孤独はとても贅沢なことだと思った

幼い頃から学校ではクラス単位で動いて、外で遊ぶ時は同じ学校に通う子たちと遊んで。
思えば幼稚園に入った瞬間から意識しなければ孤独な時間を作ることは難しくなったように思う。

ようやく孤独な時間を手に入れたのは大学で一人暮らしを始めてからだ。

孤独を避けていたわけではない。
実家で暮らしていると常に母親か姉が家にいるわけで、外に出ることでしか継続的な孤独は手に入れられなかった。だから束の間の孤独を味わおうとよく自分の部屋にこもっていた。

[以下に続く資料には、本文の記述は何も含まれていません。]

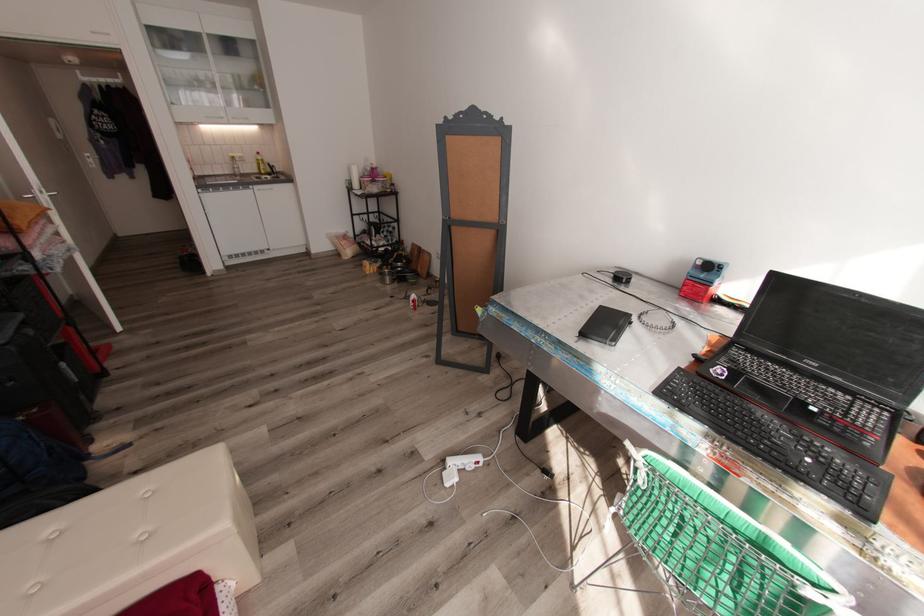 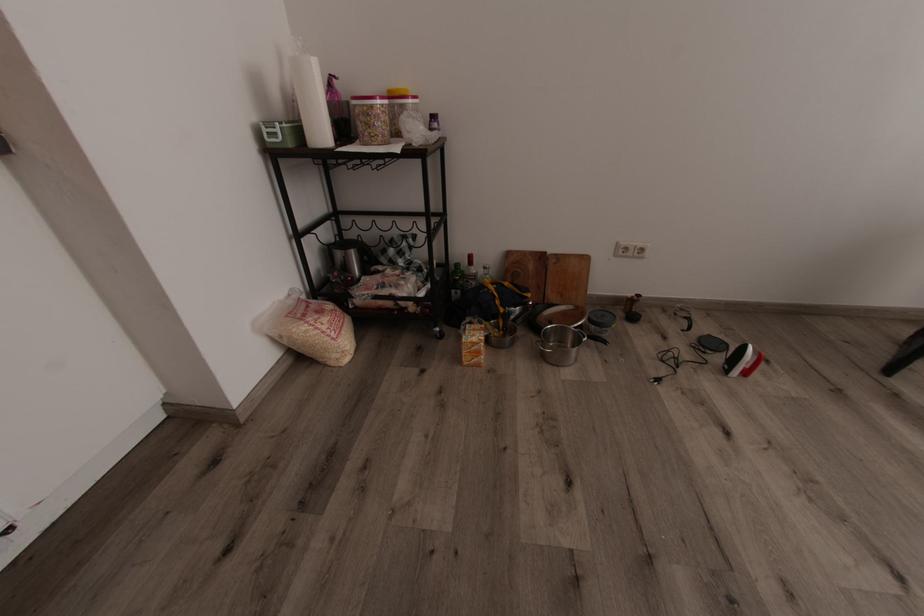 The point at [369,183] is marked in the first image. Where is the corresponding point in the second image?

(382, 116) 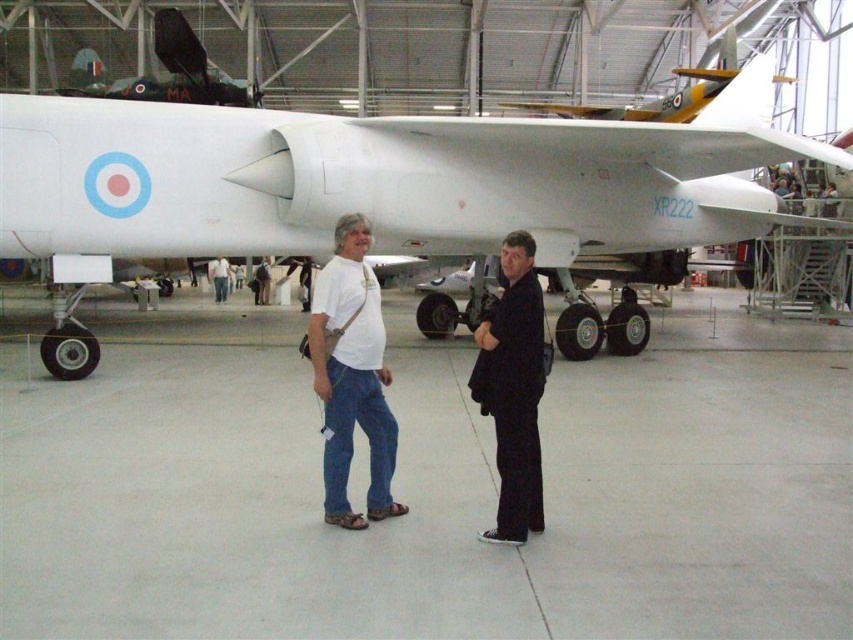 From the picture: You are a photographer positioned in front of the scene. You want to take a photo of the black matte suit at center and the white matte airplane at center without any obstruction. Based on their positions, which subject should you focus on first to ensure both are in frame?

そういった物理的な問題もあるけど、周囲からの一人でいることは寂しいこと、すこし恥ずかしいなどの虚構のイメージを勝手に作り出していた部分もある。
中学でも高校でもクラスの3割くらいは1人でいたかったんじゃないかと思う。常にというわけではないだろうけど。
だから休み時間になれば必要以上に、というよりも惰性的に群れていた。

大学に入るとそういった傾向もなくなり、そもそも個人が何をしているかわからない状況が常となった。一人暮らしであることも相まって、とことん孤独を突き詰める始める。

具体的に何をするかというと、読書や映画鑑賞、自分の持つ疑問を紙に書き留めて考えたりだ。こういった誰にも邪魔されない自分だけの時間が、どれほどぼくという個人を形成するために必要だったかと思う。
きっとあの時間がなければ今のぼくに必要だった何かが抜け落ちているだろうし、今後もきっと必要だろう。

大学卒業を機に実家に帰って、そのあと改めて1人で暮らしていると、いかに孤独な時間を作るのが金銭的にも物理的にも難しいことかがよく分かる。えらく贅沢な時間を過ごさせてもらったと思う。